Roman Theatre and Visitors’ Centre
Cadiz’s Roman Theatre was built in around 70 B.C., when Lucius Cornelius Balbus “the Elder”, born in Cadiz and personal friend of and adviser to Julius Caesar, decided with his nephew, Balbus “the Younger”, to expand the urban perimeter of Gades and to build the Neapolis or new city. An amphitheatre and a theatre were built there and the latter was unearthed under today’s El Pópulo district in 1980.
The building was abandoned at the end of the 3rd century A.D. and was plundered from the following century onwards. However, the remains of its imposing structure were used as storerooms, stabling and housing right up to the Middle Ages. It was also used as the foundations for the Moorish fort, referred to as the “Castle of the Theatre” in sources of that time, and which Alfonso X “the Wise” rebuilt after he conquered the city.
Digs have unearthed part of the theatre, which can be considered the oldest and one of the largest on the Iberian Peninsula. Its structure has very archaic features, with a horseshoe auditorium and parabolic tiered seating. A large distribution gallery, covered by circular barrel vaulting, ran under them. The auditorium is built on a slope and they had to cut into natural rock to construct a gallery, while the outside wall was built on perfectly hewed ashlars and with entrances onto the tiered seating.

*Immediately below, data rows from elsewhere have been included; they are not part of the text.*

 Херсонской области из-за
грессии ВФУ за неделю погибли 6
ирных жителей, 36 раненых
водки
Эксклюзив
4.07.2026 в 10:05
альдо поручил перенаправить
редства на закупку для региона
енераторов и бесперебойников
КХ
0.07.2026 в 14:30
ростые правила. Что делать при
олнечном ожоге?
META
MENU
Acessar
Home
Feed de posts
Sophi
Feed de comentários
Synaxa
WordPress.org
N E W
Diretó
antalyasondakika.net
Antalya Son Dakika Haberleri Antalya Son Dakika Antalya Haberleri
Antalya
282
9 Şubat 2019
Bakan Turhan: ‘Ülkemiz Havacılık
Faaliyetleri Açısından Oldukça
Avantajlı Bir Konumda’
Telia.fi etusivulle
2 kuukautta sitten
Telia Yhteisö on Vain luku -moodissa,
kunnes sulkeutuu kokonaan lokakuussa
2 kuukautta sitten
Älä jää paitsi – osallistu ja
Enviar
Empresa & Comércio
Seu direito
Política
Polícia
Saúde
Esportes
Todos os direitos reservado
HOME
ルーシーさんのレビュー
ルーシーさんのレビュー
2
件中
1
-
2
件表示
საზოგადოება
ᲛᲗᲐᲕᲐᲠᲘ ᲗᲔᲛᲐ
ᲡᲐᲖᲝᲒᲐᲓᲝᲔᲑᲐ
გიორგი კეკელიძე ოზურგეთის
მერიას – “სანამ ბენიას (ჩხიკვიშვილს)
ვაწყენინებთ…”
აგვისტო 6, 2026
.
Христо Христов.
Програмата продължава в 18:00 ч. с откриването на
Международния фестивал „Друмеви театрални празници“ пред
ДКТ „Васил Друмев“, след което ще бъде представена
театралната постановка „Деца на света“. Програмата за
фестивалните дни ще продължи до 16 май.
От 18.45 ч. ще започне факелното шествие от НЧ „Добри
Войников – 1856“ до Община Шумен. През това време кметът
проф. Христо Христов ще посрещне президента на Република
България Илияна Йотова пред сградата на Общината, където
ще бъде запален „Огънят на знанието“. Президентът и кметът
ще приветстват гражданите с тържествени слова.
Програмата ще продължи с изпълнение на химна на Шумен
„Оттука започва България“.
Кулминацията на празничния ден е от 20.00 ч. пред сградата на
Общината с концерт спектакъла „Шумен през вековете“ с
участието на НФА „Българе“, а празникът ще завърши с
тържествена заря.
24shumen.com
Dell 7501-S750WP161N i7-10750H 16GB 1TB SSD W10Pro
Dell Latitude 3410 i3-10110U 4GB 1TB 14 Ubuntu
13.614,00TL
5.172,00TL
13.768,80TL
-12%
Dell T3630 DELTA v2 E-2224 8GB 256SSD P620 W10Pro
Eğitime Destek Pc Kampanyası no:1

The most monumental area of the complex, the stage and the portico behind it, have not been unearthed and their ruins remain hidden under the El Pópulo neighbourhood.

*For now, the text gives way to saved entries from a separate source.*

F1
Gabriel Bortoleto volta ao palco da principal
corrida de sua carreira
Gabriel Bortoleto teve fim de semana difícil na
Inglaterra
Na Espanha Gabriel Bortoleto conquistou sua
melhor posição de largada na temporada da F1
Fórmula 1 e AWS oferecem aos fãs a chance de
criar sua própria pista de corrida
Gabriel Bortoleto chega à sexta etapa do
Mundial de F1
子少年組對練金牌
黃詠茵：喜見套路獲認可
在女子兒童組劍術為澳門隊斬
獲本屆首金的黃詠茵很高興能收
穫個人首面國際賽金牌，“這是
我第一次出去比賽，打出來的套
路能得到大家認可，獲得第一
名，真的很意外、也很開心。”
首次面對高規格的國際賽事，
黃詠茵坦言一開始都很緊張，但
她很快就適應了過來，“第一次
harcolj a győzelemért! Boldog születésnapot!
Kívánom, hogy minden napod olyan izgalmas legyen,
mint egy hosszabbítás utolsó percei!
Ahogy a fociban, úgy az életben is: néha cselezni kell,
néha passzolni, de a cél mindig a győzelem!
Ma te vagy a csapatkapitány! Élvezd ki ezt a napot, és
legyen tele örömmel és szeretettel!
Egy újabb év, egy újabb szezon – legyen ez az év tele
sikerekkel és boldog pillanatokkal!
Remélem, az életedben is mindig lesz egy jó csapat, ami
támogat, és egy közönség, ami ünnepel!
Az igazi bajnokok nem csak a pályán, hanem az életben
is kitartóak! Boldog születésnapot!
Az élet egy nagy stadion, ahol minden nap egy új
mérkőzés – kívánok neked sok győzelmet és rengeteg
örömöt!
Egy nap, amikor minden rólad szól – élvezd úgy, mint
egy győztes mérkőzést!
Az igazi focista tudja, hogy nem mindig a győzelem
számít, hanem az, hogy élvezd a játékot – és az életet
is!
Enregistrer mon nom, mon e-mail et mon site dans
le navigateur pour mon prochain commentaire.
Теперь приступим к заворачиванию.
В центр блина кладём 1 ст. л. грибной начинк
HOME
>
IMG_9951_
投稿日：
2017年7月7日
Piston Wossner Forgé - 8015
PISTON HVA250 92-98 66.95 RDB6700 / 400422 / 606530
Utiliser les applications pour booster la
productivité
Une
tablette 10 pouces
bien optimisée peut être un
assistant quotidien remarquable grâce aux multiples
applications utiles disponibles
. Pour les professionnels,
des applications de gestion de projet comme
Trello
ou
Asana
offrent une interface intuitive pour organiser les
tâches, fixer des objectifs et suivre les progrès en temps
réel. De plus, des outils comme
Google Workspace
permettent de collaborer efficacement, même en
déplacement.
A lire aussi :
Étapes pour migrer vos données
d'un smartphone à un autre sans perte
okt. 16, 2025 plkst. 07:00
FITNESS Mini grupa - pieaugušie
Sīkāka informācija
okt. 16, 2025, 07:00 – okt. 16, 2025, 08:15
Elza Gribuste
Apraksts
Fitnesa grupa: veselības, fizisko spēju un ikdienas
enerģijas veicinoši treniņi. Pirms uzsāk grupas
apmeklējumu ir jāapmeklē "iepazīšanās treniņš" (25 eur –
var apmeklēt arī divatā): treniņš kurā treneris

This new facility provides a complete picture of the site of Cadiz’s Roman Theatre and of its historical context. Built in the 1st century BC, the theatre the is oldest and second largest of its type conserved in Spain.
Visitors to the centre will discover the specific features of Cadiz’s Roman Theatre, based on the historical origins of its construction, similarities and differences with other known Roman theatres, the analysis of its different parts, the intricacies of its architectural decorations, the materials used in its construction, etc.
One of the highlights are the accurate models of the known current state of the excavated theatre and which also depict the parts that have disappeared or are still pending being unearthed, thanks to the research conducted and the scientifically proven data.
The “Theatre of the Neapolis” is the first area, where the form and function of a Roman theatre is analysed in its context, along with its role in the organisation of the Roman Neapolis or new city; the visit continues in “The Castle of the Theatre”, which is set in the context of the neighbourhood, followed by “The Theatre of Balbus”, where the models and archaeological remains are on show and the hypothesis of what it could be is discussed. Finally, an educational documentary considers the Theatre and Society.